Every day, there is an ever-increasing volume of family research projects launched, and the media is now full of adverts promoting various ancestry programmes. Researching your family history can become lost in a sea of information, so how do you go about tackling the insurmountable, and what are your chances of success?
Success in researching family history depends on the ancestors having done something that was recorded, on those records having survived and the ease in finding them. The good news is that it has become so much easier to find family records in recent years. Projects to copy, transcribe and digitise records held by archives have made them much more accessible. Information technology and the internet have transformed the effectiveness of family history research.
Of course, persistence and the ability to find ways to solve problems are important. Sir Anthony Wagner stated that the four main factors are probably status, record, name and continuity.

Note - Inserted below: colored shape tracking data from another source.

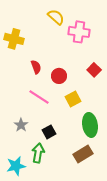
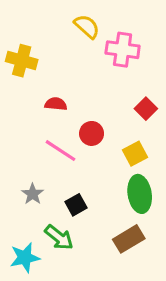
red semicircle: (36, 67) -> (56, 104), turned -64
red circle: (59, 76) -> (92, 133), moved
yellow square: (73, 99) -> (135, 154), moved
green arrow: (38, 153) -> (59, 237), turned 120

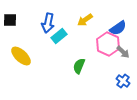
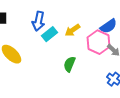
yellow arrow: (85, 20) -> (72, 30), moved

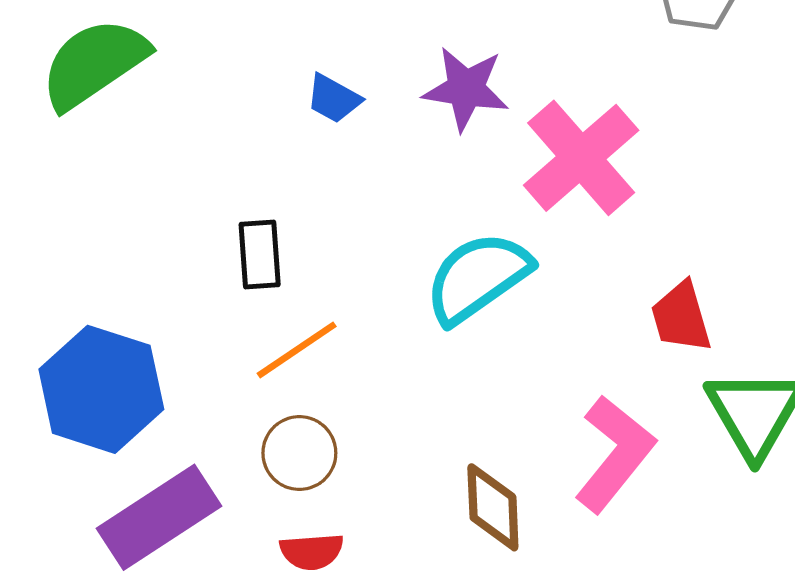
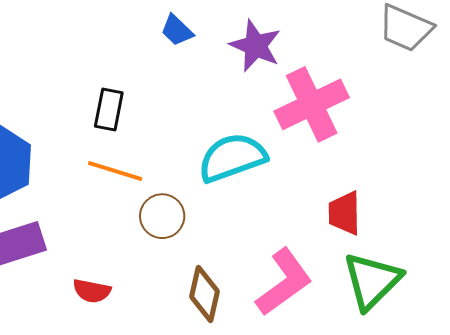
orange line: (297, 350) -> (115, 171), turned 36
brown circle: (299, 453) -> (162, 216), moved

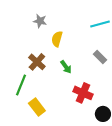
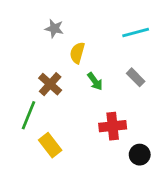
green arrow: (66, 67) -> (95, 81), moved
red cross: (83, 93) -> (113, 126), turned -30

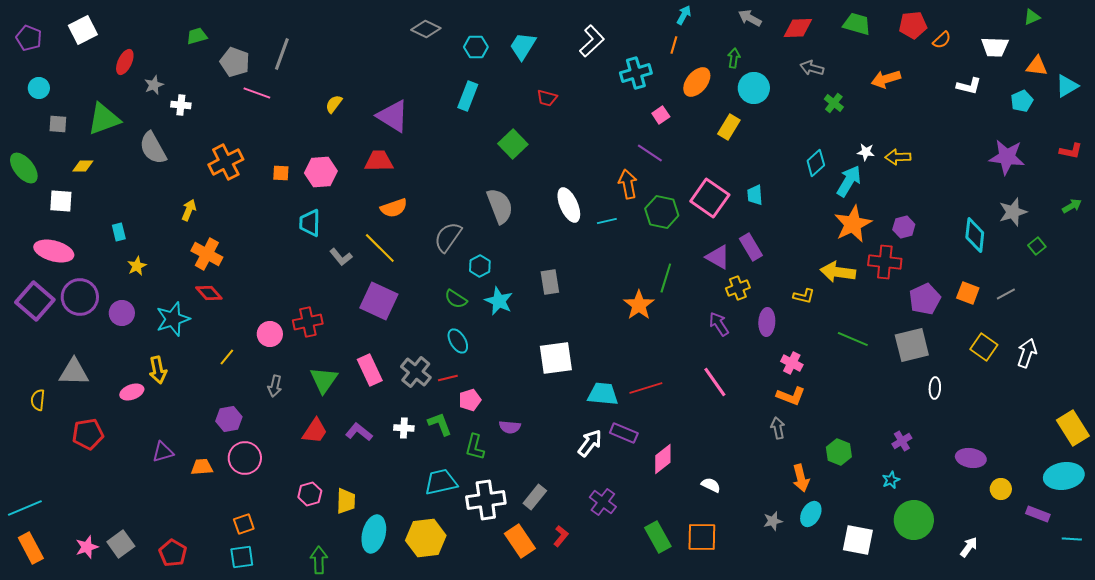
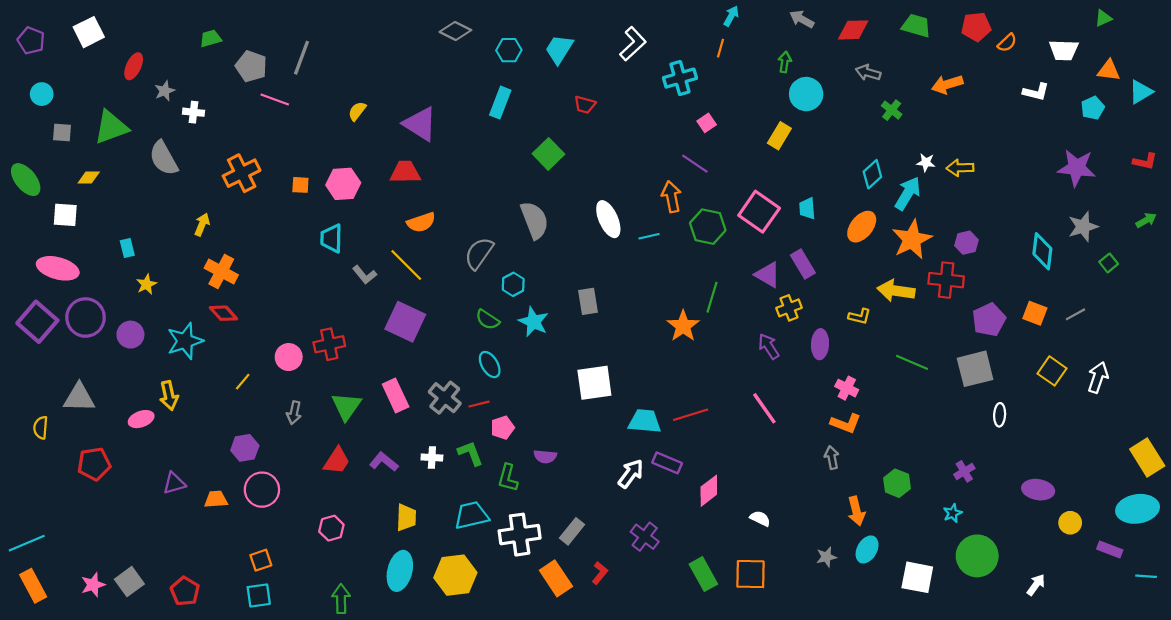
orange ellipse: (697, 82) -> (862, 227), moved
yellow trapezoid: (346, 501) -> (406, 517), moved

Status – Prominent families such as nobility are likely to be easier than others. It is more likely that they will have done something that caused information about them to be written down? Their family tree may have already been recorded. Professionals such as doctors, clergy and lawyers and others such as landowners, trades, military personnel usually have good records about them going back in time. Ironically, low status can be a help. There are good poor law records for those unfortunate enough to have ended up in the workhouse.
Record – In Britain, records are generally well preserved. Civil registration of births, marriages and deaths started in England and Wales in 1837; and in 1855 in Scotland. Before then, most parish registers have survived from the 17th century. Censuses have been taken every ten years since 1841 in all three countries. The situation is not so good in Ireland where a fire in 1922 destroyed many records.
Name – Researching ancestors is much easier if they had an uncommon name. Surnames can often be traced back to a particular part of the country, or even a certain individual. This can be the case with Scottish clans although, by their nature their name may be fairly common. Research for the Smith family is likely to be difficult but by no means impossible.
Continuity – If your ancestors lived in one place, or worked in the same trade, for many generations, family history research is usually much easier.